Is there a "correct" way to meditate
Some teachers and books claim that their way of meditating is the "correct" way and they even dismiss other techniques and approaches as incorrect. This is a dangerous area, where everyone must be extremely cautious. One of the most beautiful things about meditation is that it can be practiced in many ways and with many techniques. There are many approaches to meditation and you should find the one that is right for you. Flexibility and openness are the name of the game, and claims that there is only one effective way to meditate are simply restrictive. Practicing a wrong meditation technique could be a harmful experience for you; If you try one method of meditation for a while and still don't feel right, you'll need to switch to another.

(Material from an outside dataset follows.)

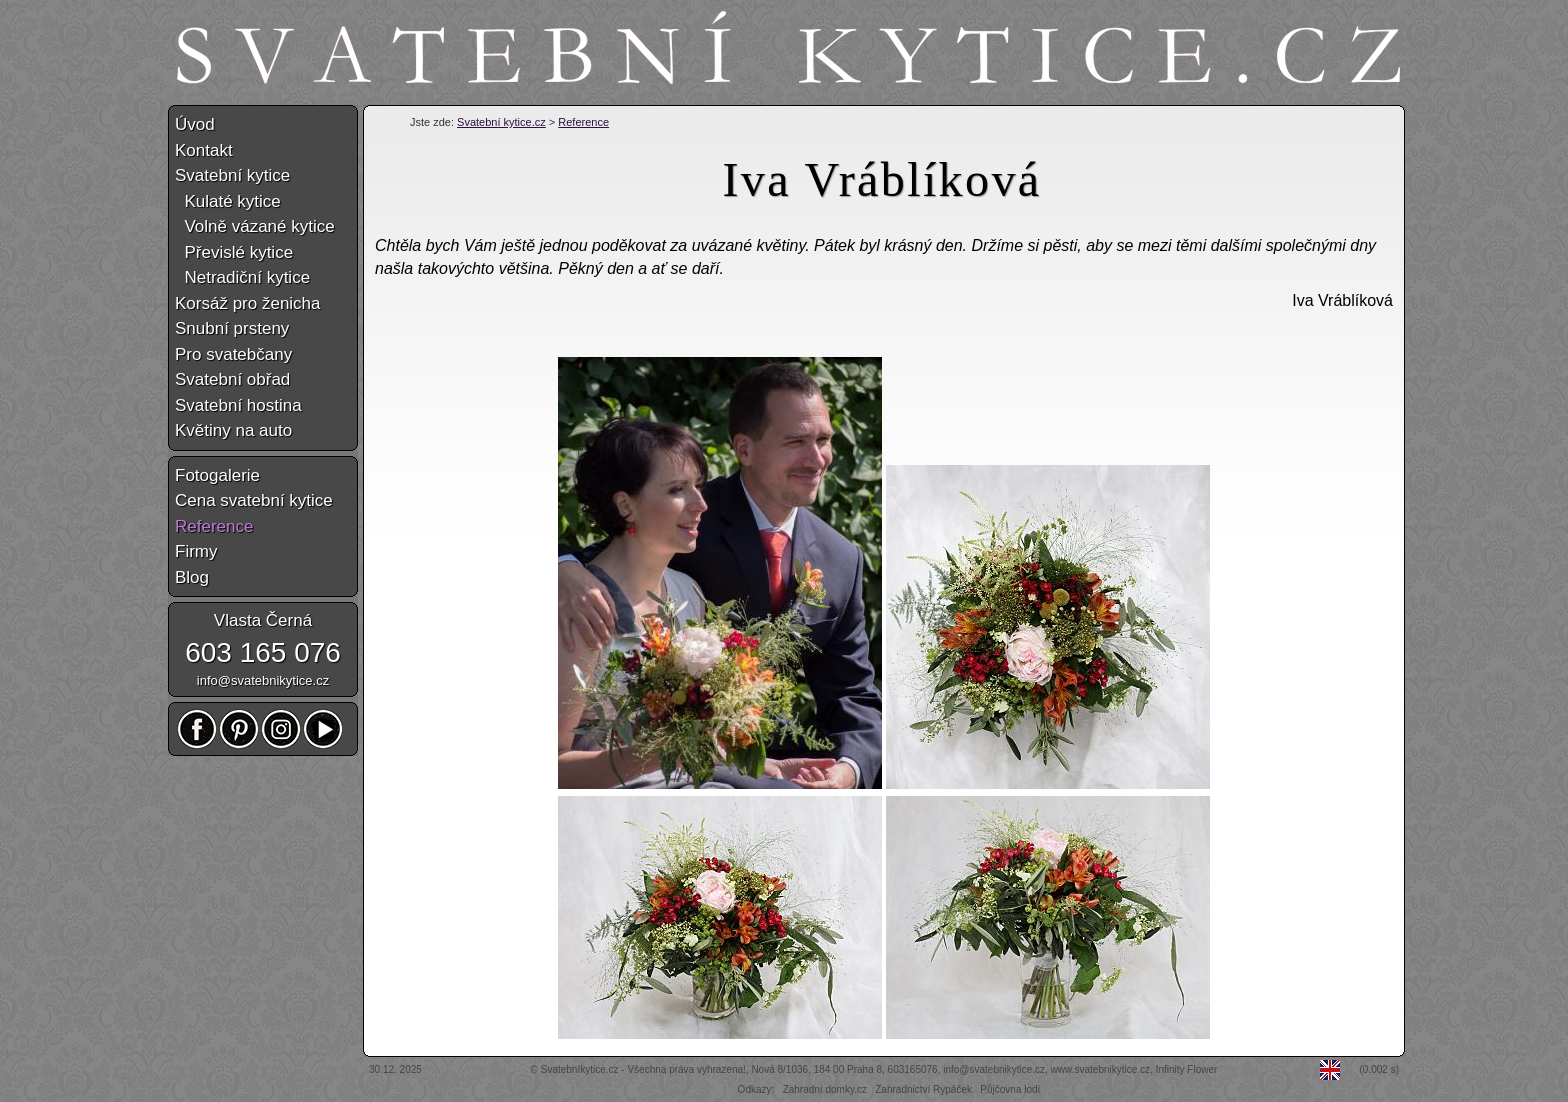  Describe the element at coordinates (501, 122) in the screenshot. I see `Svatební kytice.cz` at that location.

The deepest interaction you experience in meditation is the interaction with yourself. As part of that, you may come into contact with forgotten and repressed emotions. Meditation could trigger waves of anger, fear, or jealousy, which have settled deep within you and make you feel uncomfortable. This is a natural and healthy dimension of meditation practice, and these emotions will gradually disappear. However, if they do not realize that meditation can bring up those buried feelings, the practitioner may feel that something is wrong and avoid meditation, under the uncontrollable impact of the emotional wave.
You may have heard stories about people saying that they see a white light or feel like they are flying like a free spirit when they meditate. Although this could be a side effect of the meditation experience, seeking such experiences is not helpful and is not the purpose of meditation. You would be frustrated if you didn't have the experience you expected. Meditate and let everything else take its natural course.

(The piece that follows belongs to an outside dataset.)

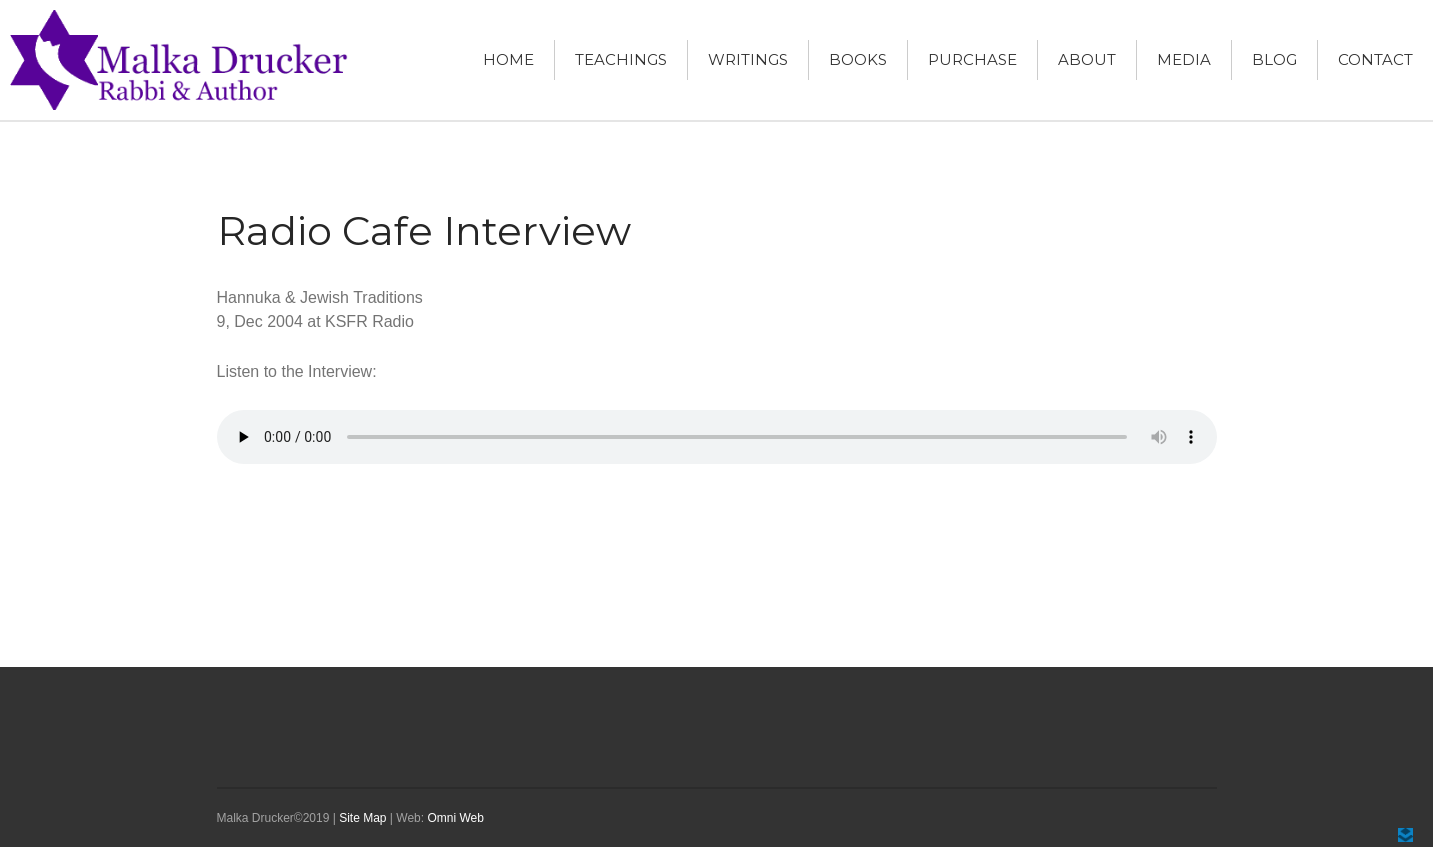 The height and width of the screenshot is (847, 1433). Describe the element at coordinates (972, 59) in the screenshot. I see `Purchase` at that location.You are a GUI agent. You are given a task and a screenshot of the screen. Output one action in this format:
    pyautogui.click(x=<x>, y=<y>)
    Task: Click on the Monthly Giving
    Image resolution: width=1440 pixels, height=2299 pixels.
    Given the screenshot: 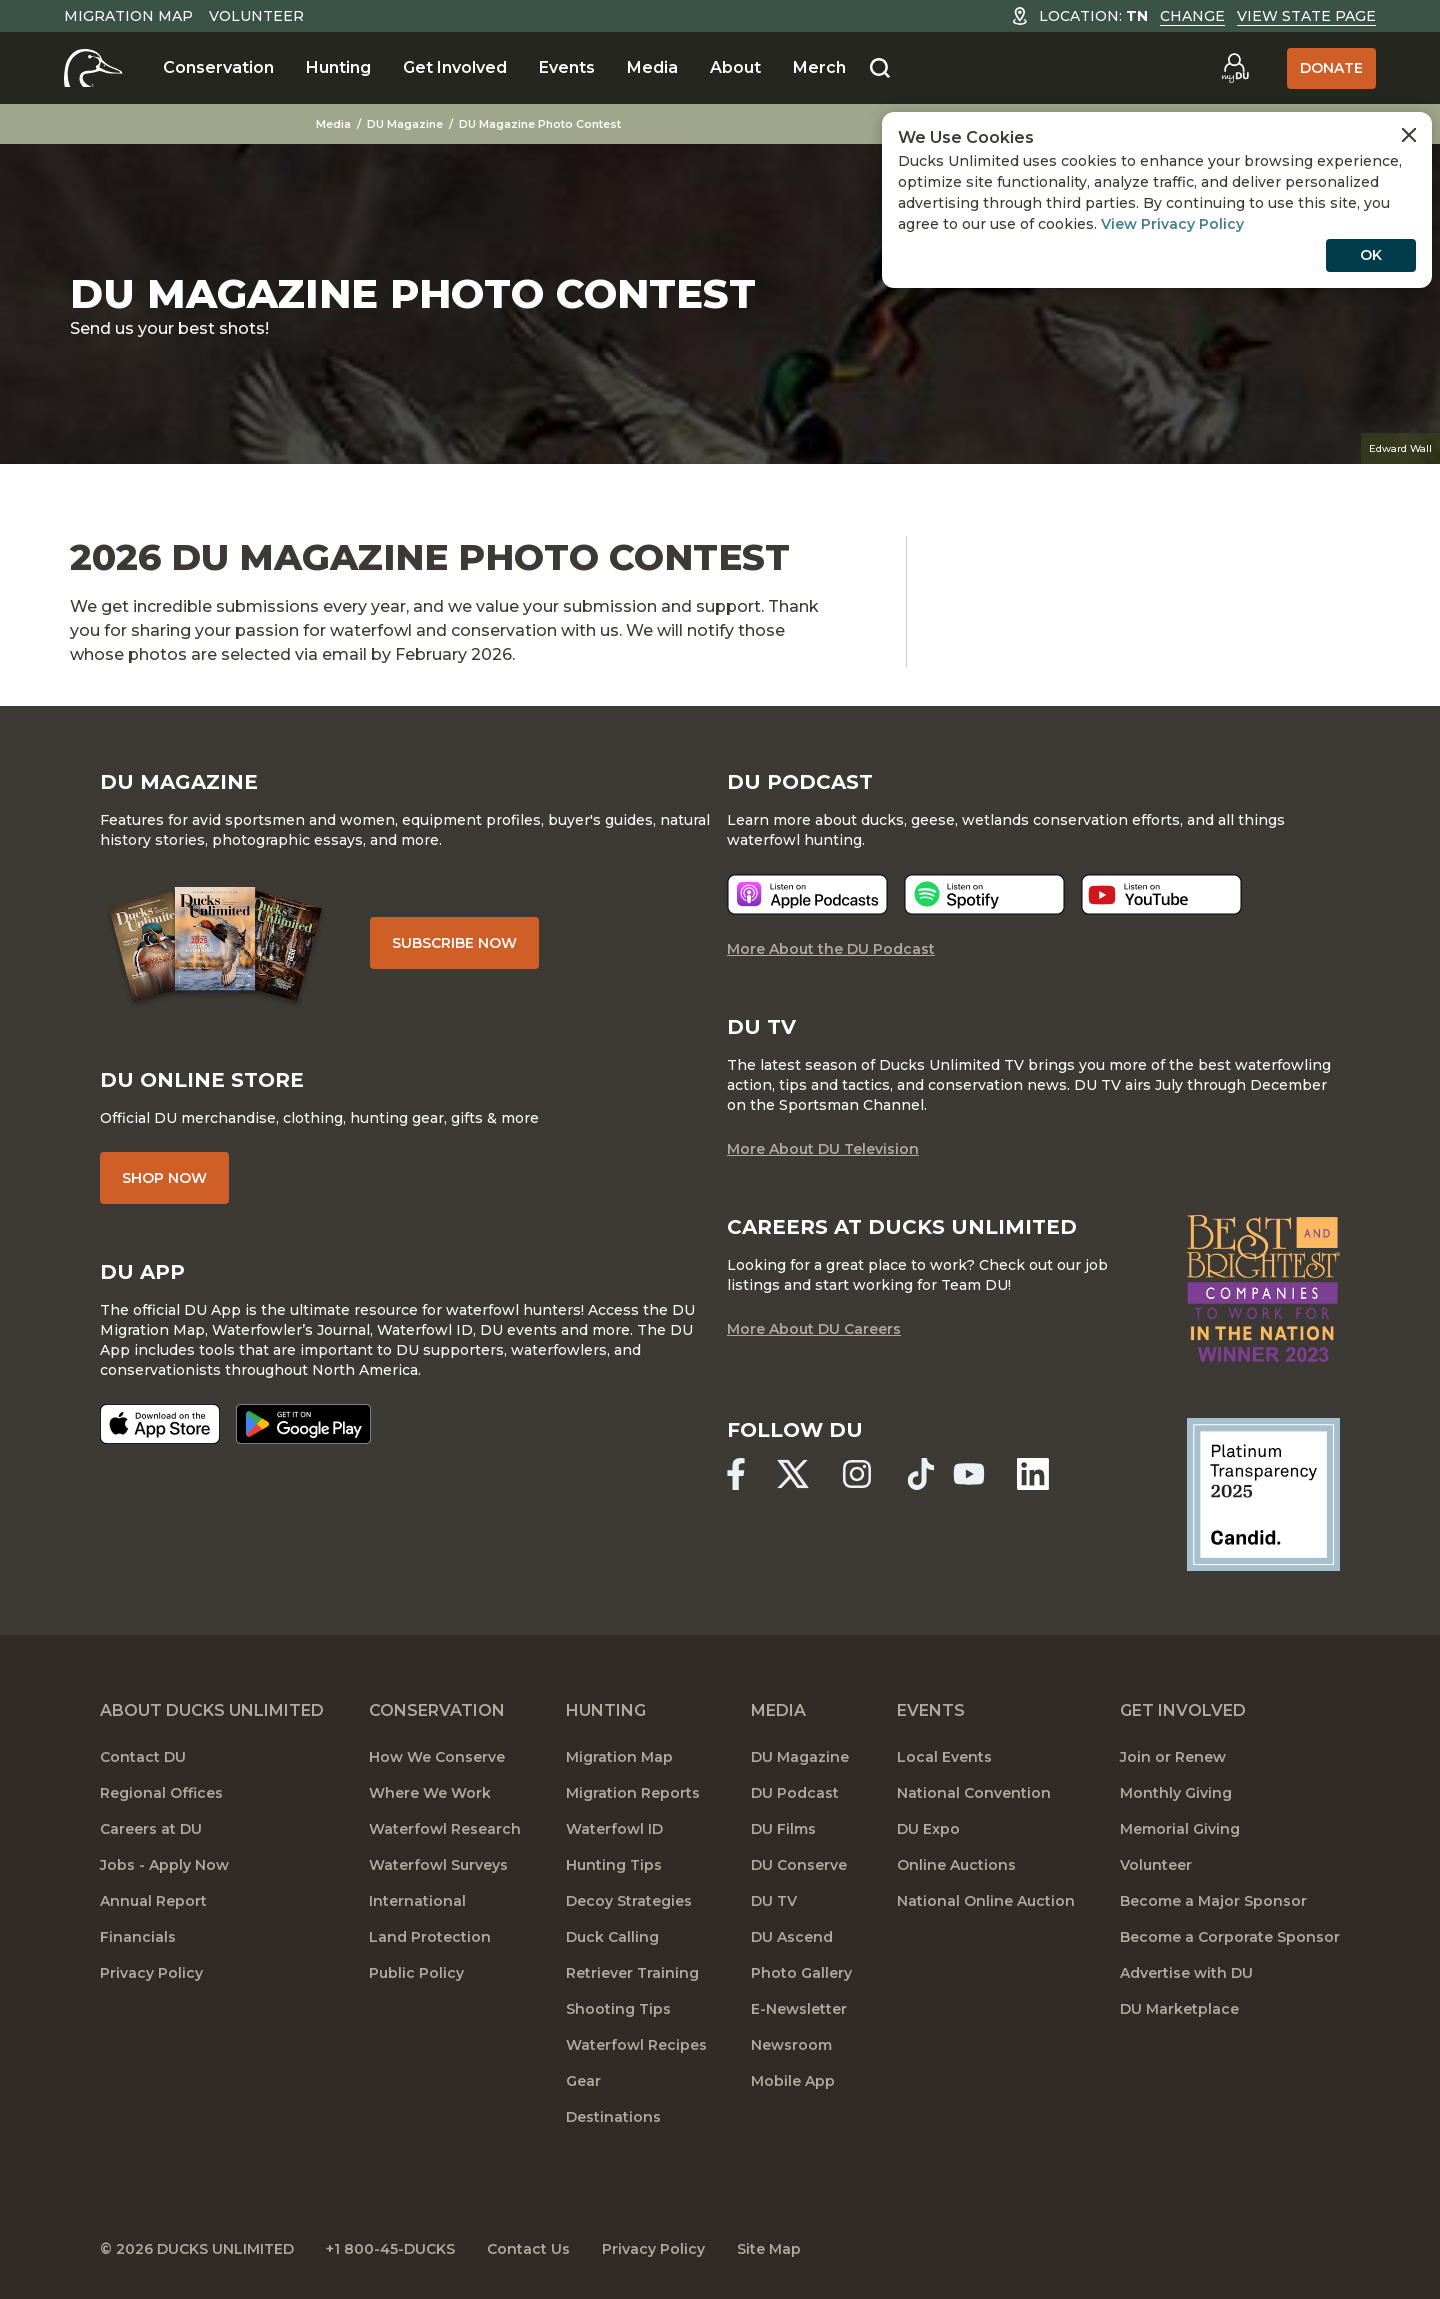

You may have expectations of yourself in relation to meditation: sitting for a long time, feeling calm after meditation, and not being angry; the list is long. This is where the danger of expectations lies. We are human beings and, as such, we have moments in our life when it is more difficult to sit down to meditate or feel calm than others. It is perfectly natural.
Meditation is not therapy
Mediation is a long-term journey that heals and nurtures. However, if someone faces difficulties and seeks help, meditation may not offer the support they expect. They may need to see a therapist to feel heard and understood.

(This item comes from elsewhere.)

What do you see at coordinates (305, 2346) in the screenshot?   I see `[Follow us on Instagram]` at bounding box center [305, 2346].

Self-compassion in meditation
When we engage as part of our meditation practice with uncomfortable feelings and sensations within us, we have an obligation towards ourselves: to be self-compassionate. A danger here lies in going beyond the capacity of our heart and soul at that given moment. It's important to be able to stay still with anything that moves inside you, but you should be able to step back from the feeling or sensation if it's too much or seek professional help.
The danger of detachment
Detachment or non-attachment is one of the pillars of meditation. It is the ability to step back from anything that happens or what we feel, recognizing that it is fleeting and accepting that it will soon change and transform. This quality of detachment is important, as it helps us not to get carried away by the "drama" of life and to remain calm and peaceful.
However, such detachment does not mean avoiding, suppressing or ignoring anything. We should not become detached from the people and activities we love and enjoy, nor should we become passive or inactive. Detachment simply changes the quality of your relationship with life: it allows you to make conscious and peaceful decisions, because you relate to people, events, and yourself in a non-attached way.